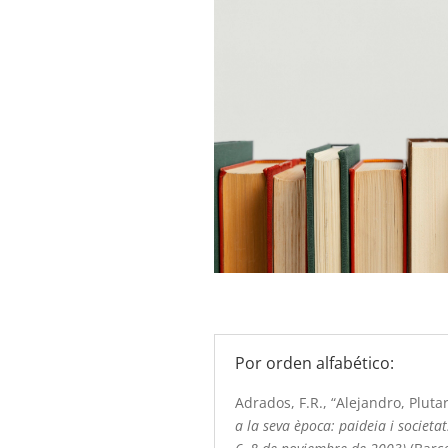
Por orden alfabético:
Adrados, F.R., “Alejandro, Pluta
a la seva època: paideia i societa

:: Work instruction ::
Return the data exactly. Pictures stay out.

:: Response to this exercise ::
Por orden alfabético:
Adrados, F.R., “Alejandro, Pluta
a la seva època: paideia i societa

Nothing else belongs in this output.